There was a nicely chalked box already there. We grabbed a bat and rubber baseball that was as pock-marked as a teenage boy and called 'play ball!' Charlie was and remains a superb athlete and could bring the heat. I am a spaz - nevertheless, when Charlie burned one low and outside SAMAAAASH!!!!!!!!! That sonofabitch sailed for what seemed . . .a few minutes and the rubber missile sphere shattered upon reaching the sub stratosphere! Thus, ending the game. " Hickey!!!!!!!"
So ends my glory days.
I played fast-pitching all over the south side as a kid. We had a dried up cholera infested viaduct ( now) sealed up with concrete) at 75th Place at Wood under the Metra tracks. Both walls were chalked by the likes of Jimmy Shea, Al McFarland, Maurey Lanigan, Larry Fiscelli, Terry Smith and the Walsh Brothers. Mostly we played at Clara Barton Elementary and on rare occasions the Hamilton Dairy Barns at 75th Place and Paulina.
Every surface of smooth concrete was a PlayStation.
One rarely sees little guys playing fast pitching, or little girls chalking Sky Blue patterns on sidewalks.
Chicago author Dennis Foley has a movie about to be produced and shot in my Morgan Park/Beverly neighborhood. It called Old Bob: A Story of Hope. Dennis uses the chalk box as art work for the yarn.
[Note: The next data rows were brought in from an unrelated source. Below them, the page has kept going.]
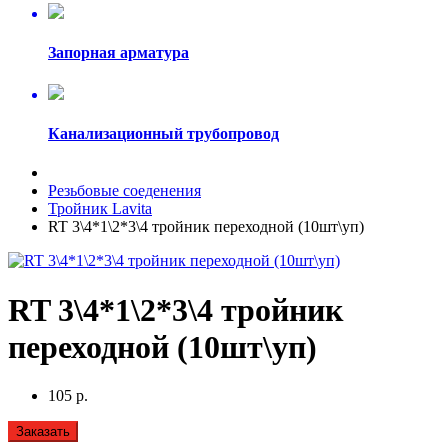
Запорная арматура
Канализационный трубопровод
Резьбовые соеденения
Тройник Lavita
RT 3\4*1\2*3\4 тройник переходной (10шт\уп)
RT 3\4*1\2*3\4 тройник
переходной (10шт\уп)
105 р.
Заказать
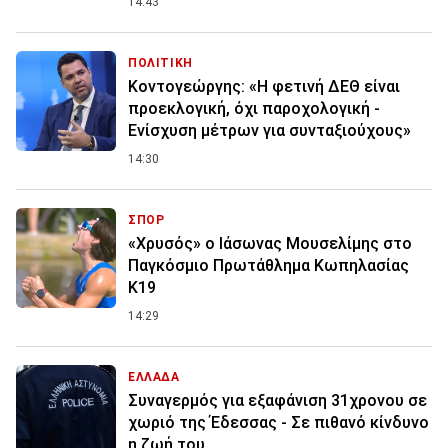
14:43
ΠΟΛΙΤΙΚΗ
Κοντογεώργης: «Η φετινή ΔΕΘ είναι
προεκλογική, όχι παροχολογική -
Ενίσχυση μέτρων για συνταξιούχους»
14:30
ΣΠΟΡ
«Χρυσός» ο Ιάσωνας Μουσελίμης στο
Παγκόσμιο Πρωτάθλημα Κωπηλασίας
Κ19
14:29
ΕΛΛΑΔΑ
Συναγερμός για εξαφάνιση 31χρονου σε
χωριό της Έδεσσας - Σε πιθανό κίνδυνο
η ζωή του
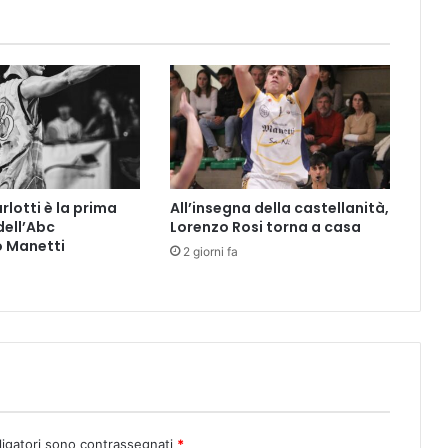
r
n
o
i
”
?
D
a
o
g
rlotti è la prima
All’insegna della castellanità,
g
dell’Abc
Lorenzo Rosi torna a casa
i
o Manetti
2 giorni fa
è
p
o
s
s
i
b
i
l
e
ligatori sono contrassegnati
*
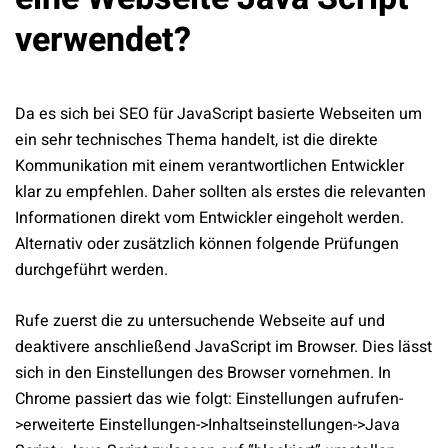
verwendet?
Da es sich bei SEO für JavaScript basierte Webseiten um
ein sehr technisches Thema handelt, ist die direkte
Kommunikation mit einem verantwortlichen Entwickler
klar zu empfehlen. Daher sollten als erstes die relevanten
Informationen direkt vom Entwickler eingeholt werden.
Alternativ oder zusätzlich können folgende Prüfungen
durchgeführt werden.
Rufe zuerst die zu untersuchende Webseite auf und
deaktivere anschließend JavaScript im Browser. Dies lässt
sich in den Einstellungen des Browser vornehmen. In
Chrome passiert das wie folgt: Einstellungen aufrufen-
>erweiterte Einstellungen->Inhaltseinstellungen->Java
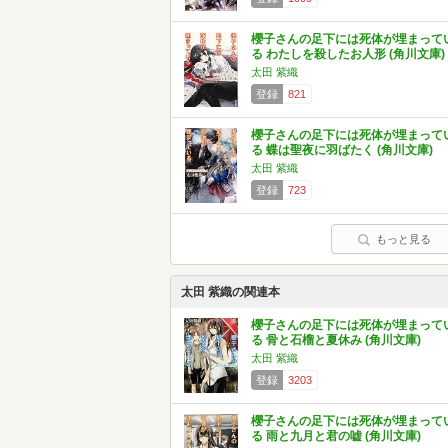
櫻子さんの足下には死体が埋まって
る わたしを殺したお人形 (角川文庫)
太田 紫織
登録
821
櫻子さんの足下には死体が埋まって
る 蝶は聖夜に羽ばたく (角川文庫)
太田 紫織
登録
723
もっと見る
太田 紫織の関連本
櫻子さんの足下には死体が埋まって
る 骨と石榴と夏休み (角川文庫)
太田 紫織
登録
3203
櫻子さんの足下には死体が埋まって
る 雨と九月と君の嘘 (角川文庫)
Younger persons will be lost on the meaning. Drive-bys, Nintendos, I-phones and adult inspired organized fun have permanently damaged a child's ability to play, it seems to me. Innocence demands active imaginations and electric gizmos do not help and neither do needy adult supervisors living their shallow dreams through kids.
I vote for more pick-up baseball, football and chase games organized by the kids themselves. I am blessed to watch the little girls and guys in Morgan Park play sewer cover rules baseball at the corner of 108th & Maplewood, but rarely see it going on anywhere else. And I get out alot.
So do others.
Chicago architecture critic Lee Bey wrote a wonderful piece for WBEZ a while ago that explains the game of Strike Out aka Fast Pitching.
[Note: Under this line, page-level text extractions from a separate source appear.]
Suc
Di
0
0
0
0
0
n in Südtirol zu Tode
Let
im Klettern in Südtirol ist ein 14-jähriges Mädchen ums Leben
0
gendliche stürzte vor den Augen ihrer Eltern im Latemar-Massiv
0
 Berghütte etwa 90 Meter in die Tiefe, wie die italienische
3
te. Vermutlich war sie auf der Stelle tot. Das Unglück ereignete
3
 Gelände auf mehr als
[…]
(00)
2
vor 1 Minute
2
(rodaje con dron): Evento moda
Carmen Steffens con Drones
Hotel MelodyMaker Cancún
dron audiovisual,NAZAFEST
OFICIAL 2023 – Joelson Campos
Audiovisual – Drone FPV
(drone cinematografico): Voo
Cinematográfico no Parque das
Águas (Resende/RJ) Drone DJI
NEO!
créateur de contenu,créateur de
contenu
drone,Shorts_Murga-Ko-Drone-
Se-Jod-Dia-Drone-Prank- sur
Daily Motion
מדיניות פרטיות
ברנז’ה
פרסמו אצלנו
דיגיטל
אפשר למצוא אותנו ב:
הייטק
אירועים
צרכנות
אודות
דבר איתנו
"So seeing two on a single wall in one day caught me by surprise. I didn't even have my camera with me. I had to make do with my cellphone cam.
"In Strike Out, a pitch inside the box was a strike, but a hit was judged a single, double, triple or homer, depending on the distance the ball traveled after leaving the bat; there were no bases for the batter to run. If the ball was caught on the fly by the opposing team, it was an out. If the pitcher caught the ball on a single bounce, it was an out.
"The building was an important part of the game because you needed one with a flat brick, concrete or limestone surface with enough mass to absorb the energy of the fast pitch, yet return the rubber ball without enough velocity to reach the pitcher on a strike. And no glass near the box. Strike Out was great way to play baseball without having 18 people. A team could be as few as one to four players.
"I was wearing a suit and had my baseball-loving daughters (two teens and a 'tween) with me when I photographed the Strike Out box. Maybe I'll double back one day with a rubber baseball to see if my 44-year-old arm has the stuff, still. Just gotta remember to bring the shoulder ointment."
I'd love to see our young people give the thumb-dummy addiction a rest. I'd love to see kids get out and play.